Keywords

1 Introduction

The overcrowding of emergency departments (EDs) is defined as “the situation in which ED function is impeded primarily because of the excessive number of patients waiting to be seen, undergoing assessment and treatment, or waiting for departure comparing to the physical or staffing capacity of the ED.” [29]. Over the past few decades, the number of patients visiting EDs has increased substantially [7, 9,10,11,12, 16, 18, 21,22,23]. This situation has led to ED overcrowding becoming a critical issue in many countries [13]. In fact, some countries have identified ED overcrowding as a national crisis [18].

As a major public health problem, ED overcrowding leads to multiple negative consequences, including long waits for diagnosis and treatment, delays in treating seriously ill patients, increased costs owing to unnecessary diagnostic investigations, decreased physician productivity, frustration among medical staff, and patient dissatisfaction [10, 14].

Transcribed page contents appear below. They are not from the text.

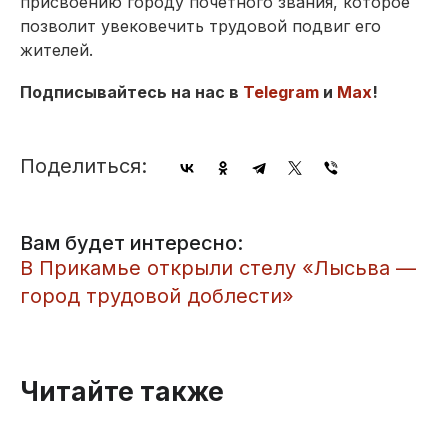
присвоению городу почетного звания, которое
позволит увековечить трудовой подвиг его
жителей.
Подписывайтесь на нас в
Telegram
и
Max
!
Поделиться:
Вам будет интересно:
В Прикамье открыли стелу «Лысьва —
город трудовой доблести»
Читайте также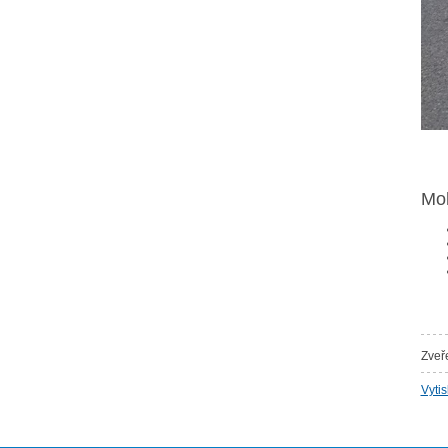
Moh
Zveř
Vyti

In this regard, EDs in Saudi Arabia are overcrowded because of non-urgent visits. A study published in 2020 highlighted that 78.5% of the visits to an ED in a tertiary care center in Saudi Arabia were for non-life-threatening conditions [1]. In 2012, Bakarman et al. [2] used the Canadian Triage and Acuity Scale (CTAS) to assess the emergency levels of ED visits by a sample of patients who attended the ED of King Fahd Hospital, a major hospital in Jeddah city. They found that 65% of the visits were for non-emergency conditions (CTAS IV and V) and that among all ED visits, less than 10% of the patients needed immediate (CTAS I) or emergency care (CTAS II). An earlier study, published in 2002, reported similar results about the percentage of non-emergency cases at a community hospital ED in Saudi Arabia [24]. Further, it was estimated that across the country, EDs received 21.2 million patients in 2015 and that 60% of the cases were non-emergency cases [27]. Similar results were reported for other countries, such as the United States [4] and the United Kingdom [6].

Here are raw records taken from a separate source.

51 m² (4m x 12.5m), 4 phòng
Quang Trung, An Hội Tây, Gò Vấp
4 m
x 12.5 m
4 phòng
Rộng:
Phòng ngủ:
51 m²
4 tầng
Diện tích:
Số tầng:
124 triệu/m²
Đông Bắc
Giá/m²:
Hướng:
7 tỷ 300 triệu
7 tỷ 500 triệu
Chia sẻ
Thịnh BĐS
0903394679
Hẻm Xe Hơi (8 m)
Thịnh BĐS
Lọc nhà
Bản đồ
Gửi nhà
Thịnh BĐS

Many factors are associated with non-urgent ED visits. For instance, a study on the United States reported that the younger age of patients, the accessibility of the ED compared with other options, referrals to the ED, and negative perceptions about alternatives such as primary healthcare services were associated with non-urgent ED visits [28]. In Turkey, the reasons for non-urgent ED visits were the need to refill medications, request painkillers, and treat upper respiratory tract infections, as well as the lack of understanding about who should visit an ED and benefit from its services [25]. In South Africa, the reasons for non-urgent ED visits were the lack of benefit from outpatient clinics, the perception that EDs offer better treatment, and the unavailability of PHCs over 24 h [3]. In Saudi Arabia, the main causes for ED visits were the patients’ perception that their condition needed urgent medical attention, the ease of access to EDs, and the limited resources and services at PHCs [1]. A study on three Saudi Arabian hospitals found that a significantly high proportion of patients with non-urgent conditions did not attempt to visit PHCs before their ED visits and that patients believe that the ED is the first place to visit in case of illness [8].

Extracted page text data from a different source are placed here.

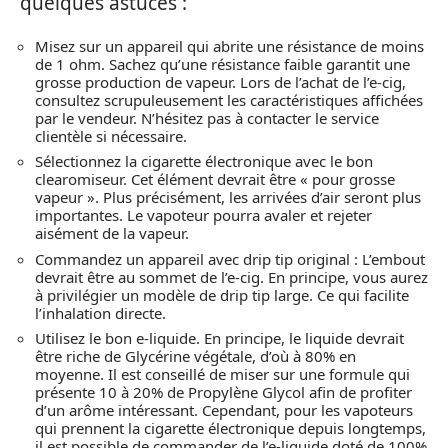
quelques astuces :
Misez sur un appareil qui abrite une résistance de moins
de 1 ohm. Sachez qu’une résistance faible garantit une
grosse production de vapeur. Lors de l’achat de l’e-cig,
consultez scrupuleusement les caractéristiques affichées
par le vendeur. N’hésitez pas à contacter le service
clientèle si nécessaire.
Sélectionnez la cigarette électronique avec le bon
clearomiseur. Cet élément devrait être « pour grosse
vapeur ». Plus précisément, les arrivées d’air seront plus
importantes. Le vapoteur pourra avaler et rejeter
aisément de la vapeur.
Commandez un appareil avec drip tip original : L’embout
devrait être au sommet de l’e-cig. En principe, vous aurez
à privilégier un modèle de drip tip large. Ce qui facilite
l’inhalation directe.
Utilisez le bon e-liquide. En principe, le liquide devrait
être riche de Glycérine végétale, d’où à 80% en
moyenne. Il est conseillé de miser sur une formule qui
présente 10 à 20% de Propylène Glycol afin de profiter
d’un arôme intéressant. Cependant, pour les vapoteurs
qui prennent la cigarette électronique depuis longtemps,
il est possible de commander de l’e-liquide doté de 100%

Generally, technology and design are less employed to solve ED overcrowding. Since ED overcrowding has been highlighted as a key national challenge, Saudi Arabia has encouraged the innovation of digital solutions to solve this issue [27]. Therefore, to partially contribute to solving this problem, we introduced a mobile software solution with a set of design principles to help discourage patients with non-emergency health conditions from visiting overcrowded EDs and to encourage them to visit PHCs. In this study, we present the mobile software solution, which we named Saleem (an Arabic term for referring to a person who is free from a health issue or at a satisfactory state), and report the results on testing this solution with a group of intended users.

In Sect. 2, we present the mobile application solution and the applied design principles. In Sect. 3, we present the user study method, followed by the results in Sect. 4, and last, the discussion and conclusion in Sect. 5.

2 Designing the Mobile Application

Our application targets two groups of patients, those who have already arrived at EDs and those who have not. The application aims to manage the first group and to encourage those with non-emergency conditions to transit to PHCs or less-crowded EDs. Further, as regards the second group, the application aims to discourage those with non-emergency conditions from visiting EDs (see Fig. 1).

Persuasive design principles are commonly used in different technology domains (see [15, 17, 19, 20, 26]) and have been proved to be effective. Therefore, we reviewed the literature and identified a set of persuasive design principles (e.g., social proof) that can be employed in the application to help achieve its goals. We also brainstormed regarding other design principles (e.g., empathy) that can also help achieve the application goals. Figure 1 illustrates the objectives of our mobile application and the design principles applied to it.

Fig. 1.
figure 1

Saleem application objectives and design principles.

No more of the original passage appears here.